Now, let's talk about someone who is seriously funny most of the time, Peter Gilliam of Monty Python fame. He can make almost anything seem funny. Almost, but not quite when he tried to make bureaucracy seem funny in Brazil, a 1985 film about a retro futuristic technocrat who becomes a public enemy while attempting to correct a bureaucratic mistake. (You were wondering how I was going to connect this to the subject of “Brazil”, weren't you? Don't worry, I wander off in the next paragraph.)
What could possibly be funny about bureaucracy? Nothing. That's probably why the film bombed – less than $10 million earned on a film that cost $15 million to make. I know. I once was a bureaucrat. I worked for the Social Security Administration as a Post Entitlement Adjudicator – you have to love that job title – while attending law school at night. I was sucked into civil service by John Kennedy's inspiring “Ask not...” speech. What could I do for my country? Little, actually, while working as a civil servant.
I worked at the Baltimore Payment Center on the sprawling Social Security campus at Woodlawn, Maryland. Sprawling? Teeming might be a better word. More than seventeen thousand bureaucrats worked at that one facility at that time. My job encompassed changes in disability benefit payments after the initial award had been made.

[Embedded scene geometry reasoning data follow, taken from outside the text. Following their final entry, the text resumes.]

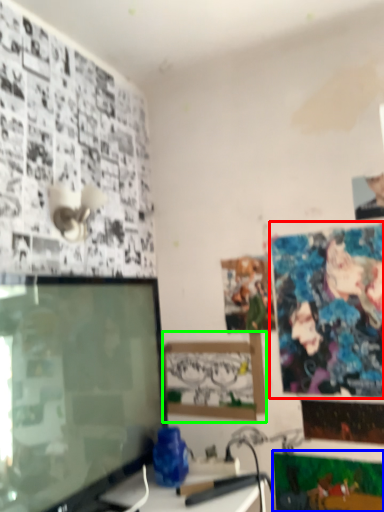 Question: Which is nearer to the poster page (highlighted by a red box)? poster page (highlighted by a blue box) or picture frame (highlighted by a green box).

Choices:
 (A) poster page
 (B) picture frame

Answer: (B) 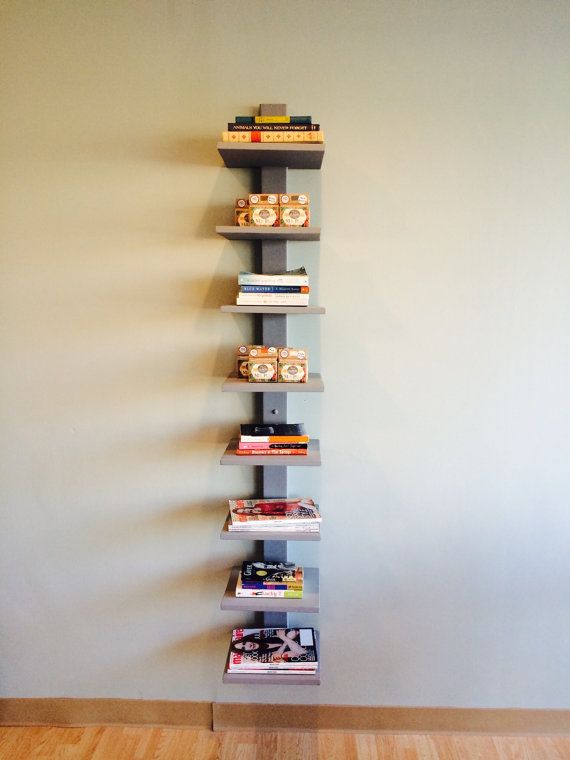 You are a GUI agent. You are given a task and a screenshot of the screen. Output one action in this format:
    pyautogui.click(x=<x>, y=<y>)
    Task: Click on the shelves with something on them
    Image resolution: width=570 pixels, height=760 pixels.
    Given the screenshot: What is the action you would take?
    pyautogui.click(x=258, y=676), pyautogui.click(x=270, y=605), pyautogui.click(x=267, y=536), pyautogui.click(x=271, y=464), pyautogui.click(x=266, y=388), pyautogui.click(x=280, y=315), pyautogui.click(x=272, y=235), pyautogui.click(x=284, y=147) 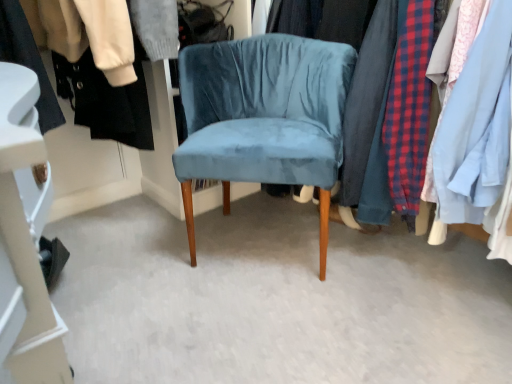 Locate an element on the screen. The width and height of the screenshot is (512, 384). empty space that is in between velvet blue chair at center and black fabric shoe at lower left, positioned as the 2th closet in right-to-left order is located at coordinates (155, 268). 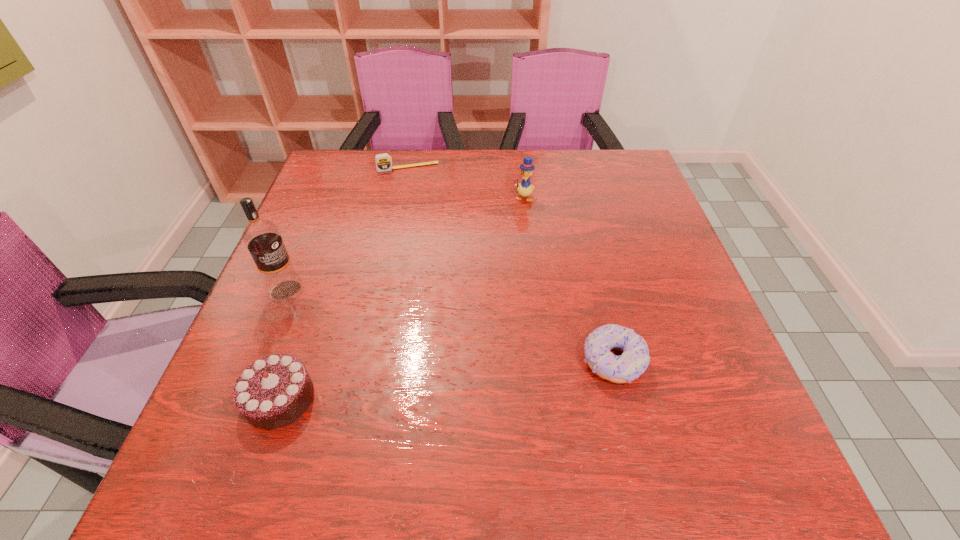 Locate an element on the screen. This screenshot has width=960, height=540. vacant area between the third shortest object and the rightmost object is located at coordinates (446, 380).

Find the location of a particular element. The image size is (960, 540). vacant space that's between the third nearest object and the fourth object from left to right is located at coordinates (405, 244).

Where is `vacant space that's between the tallest object and the chocolate cake`? The height and width of the screenshot is (540, 960). vacant space that's between the tallest object and the chocolate cake is located at coordinates (283, 345).

This screenshot has height=540, width=960. I want to click on object that can be found as the fourth closest to the chocolate cake, so pos(383,161).

At what (x,y) coordinates should I click in order to perform the action: click on the closest object to the tallest object. Please return your answer as a coordinate pair (x, y). This screenshot has height=540, width=960. Looking at the image, I should click on (274, 391).

Locate an element on the screen. The width and height of the screenshot is (960, 540). blank area in the image that satisfies the following two spatial constraints: 1. on the back side of the tallest object; 2. on the right side of the duckling is located at coordinates (324, 198).

This screenshot has height=540, width=960. In order to click on free point that satisfies the following two spatial constraints: 1. on the back side of the vodka; 2. on the left side of the second tallest object in this screenshot , I will do `click(324, 198)`.

You are a GUI agent. You are given a task and a screenshot of the screen. Output one action in this format:
    pyautogui.click(x=<x>, y=<y>)
    Task: Click on the vacant space that satisfies the following two spatial constraints: 1. on the back side of the fourth shortest object; 2. on the right side of the chocolate cake
    Image resolution: width=960 pixels, height=540 pixels.
    Given the screenshot: What is the action you would take?
    pyautogui.click(x=349, y=198) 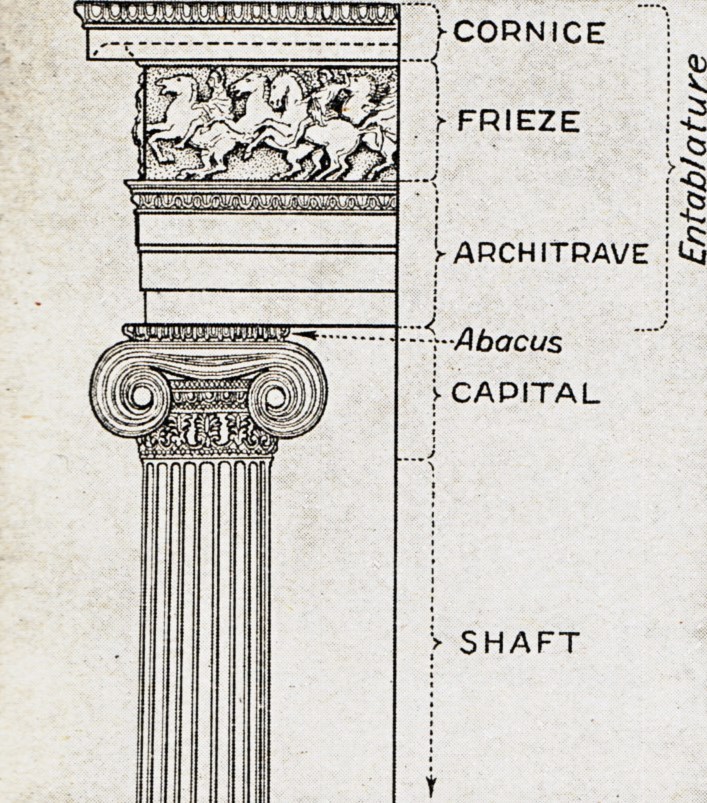 Find the location of a particular element. The width and height of the screenshot is (707, 803). cornice is located at coordinates (548, 38), (222, 35).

During my tenure at this post the Administration made the change from manual to automated processing of disability benefit checks. The project went south quickly and after six months, many of the disability beneficiaries and their families stopped receiving their monthly stipends because of a failure to encode benefit changes in a manner that the computer understood. Sometime during the third month of this circus I had the temerity to suggest that we get together with the computer programmers to discuss what was going wrong and how we might correct the problem. Unfortunately, bureaucrats are more concerned with doing things according to fixed regulations rather than accomplishing anything. If there is an error in a regulation, the bureaucrats must wait until Congress fixes it, and we all know how efficient that process is. Thus, this problem persisted until I escaped to the relative sanity of the Army and the war in Vietnam more than six months later. I don't know when they ever got it fixed.
I am reminded of this experience every time I listen to my more socially conscious friends advocating another government entitlement program or to expand an existing one, all efforts to make it more intrusive into our lives. I am sorry that life has fashioned me into such a curmudgeon that I rail against every attempt to grow our government. Every visit to the U.S. Debt Clock makes me even more curmudgeony.
Incidentally, Peter Gilliam's film had no more to do with Brazil than does this posting. The hero of the story, Sam, hums the song Brazil by Geoff Muldaur, at the end of the film as he is being diagnosed catatonic. I can relate. I almost became catatonic – an alcoholic at the very least – working as a bureaucrat.